**Collected data:**

__________

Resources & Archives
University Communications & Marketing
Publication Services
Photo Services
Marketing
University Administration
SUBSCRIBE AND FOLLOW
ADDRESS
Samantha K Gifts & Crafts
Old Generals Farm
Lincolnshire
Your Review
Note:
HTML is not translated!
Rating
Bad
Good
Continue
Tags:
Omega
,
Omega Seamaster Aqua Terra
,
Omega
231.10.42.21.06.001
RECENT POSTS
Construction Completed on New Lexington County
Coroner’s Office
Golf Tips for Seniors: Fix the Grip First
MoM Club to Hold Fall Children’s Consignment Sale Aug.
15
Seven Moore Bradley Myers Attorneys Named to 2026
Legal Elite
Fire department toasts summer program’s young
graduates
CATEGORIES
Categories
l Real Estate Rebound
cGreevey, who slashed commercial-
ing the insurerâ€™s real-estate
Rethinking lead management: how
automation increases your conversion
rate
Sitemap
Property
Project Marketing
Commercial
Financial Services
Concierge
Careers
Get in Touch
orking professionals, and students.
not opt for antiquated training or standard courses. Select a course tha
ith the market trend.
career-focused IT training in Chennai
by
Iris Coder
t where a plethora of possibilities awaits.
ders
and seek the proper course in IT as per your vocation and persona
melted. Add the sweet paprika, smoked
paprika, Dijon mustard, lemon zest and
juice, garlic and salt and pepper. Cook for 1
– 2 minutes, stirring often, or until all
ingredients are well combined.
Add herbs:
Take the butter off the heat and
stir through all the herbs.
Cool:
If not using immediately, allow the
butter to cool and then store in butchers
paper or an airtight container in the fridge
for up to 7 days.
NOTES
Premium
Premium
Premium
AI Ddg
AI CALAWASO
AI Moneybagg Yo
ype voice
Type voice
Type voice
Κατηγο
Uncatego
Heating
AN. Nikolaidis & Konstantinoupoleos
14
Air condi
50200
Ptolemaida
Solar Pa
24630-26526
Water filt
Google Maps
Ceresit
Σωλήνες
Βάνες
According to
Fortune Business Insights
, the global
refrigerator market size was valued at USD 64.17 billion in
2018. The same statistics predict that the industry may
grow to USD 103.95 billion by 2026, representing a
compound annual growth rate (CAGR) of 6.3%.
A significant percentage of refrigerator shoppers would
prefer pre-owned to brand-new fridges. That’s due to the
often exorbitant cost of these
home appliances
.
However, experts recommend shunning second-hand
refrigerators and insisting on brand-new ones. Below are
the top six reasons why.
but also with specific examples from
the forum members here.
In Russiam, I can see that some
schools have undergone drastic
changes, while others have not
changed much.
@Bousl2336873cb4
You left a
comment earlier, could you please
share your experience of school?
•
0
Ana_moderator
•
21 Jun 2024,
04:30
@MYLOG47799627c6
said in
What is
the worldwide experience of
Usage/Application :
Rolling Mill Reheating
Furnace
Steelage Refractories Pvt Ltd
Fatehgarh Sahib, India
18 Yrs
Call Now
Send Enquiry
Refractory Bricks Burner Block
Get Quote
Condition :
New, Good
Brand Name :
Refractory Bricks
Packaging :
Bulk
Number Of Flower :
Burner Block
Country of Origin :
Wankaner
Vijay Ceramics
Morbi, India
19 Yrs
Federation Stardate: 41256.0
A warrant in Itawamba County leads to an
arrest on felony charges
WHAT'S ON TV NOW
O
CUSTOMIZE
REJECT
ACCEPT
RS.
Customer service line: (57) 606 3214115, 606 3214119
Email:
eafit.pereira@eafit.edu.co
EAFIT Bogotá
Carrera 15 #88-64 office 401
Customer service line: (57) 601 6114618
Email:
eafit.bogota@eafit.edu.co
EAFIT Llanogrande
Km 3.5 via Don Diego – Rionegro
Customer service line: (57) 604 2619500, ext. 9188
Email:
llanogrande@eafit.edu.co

__________

**The task:** Output exactly the lines of the records from the first through the one bearing "orking professionals, and students.", both ends included.

**Solution:**
Resources & Archives
University Communications & Marketing
Publication Services
Photo Services
Marketing
University Administration
SUBSCRIBE AND FOLLOW
ADDRESS
Samantha K Gifts & Crafts
Old Generals Farm
Lincolnshire
Your Review
Note:
HTML is not translated!
Rating
Bad
Good
Continue
Tags:
Omega
,
Omega Seamaster Aqua Terra
,
Omega
231.10.42.21.06.001
RECENT POSTS
Construction Completed on New Lexington County
Coroner’s Office
Golf Tips for Seniors: Fix the Grip First
MoM Club to Hold Fall Children’s Consignment Sale Aug.
15
Seven Moore Bradley Myers Attorneys Named to 2026
Legal Elite
Fire department toasts summer program’s young
graduates
CATEGORIES
Categories
l Real Estate Rebound
cGreevey, who slashed commercial-
ing the insurerâ€™s real-estate
Rethinking lead management: how
automation increases your conversion
rate
Sitemap
Property
Project Marketing
Commercial
Financial Services
Concierge
Careers
Get in Touch
orking professionals, and students.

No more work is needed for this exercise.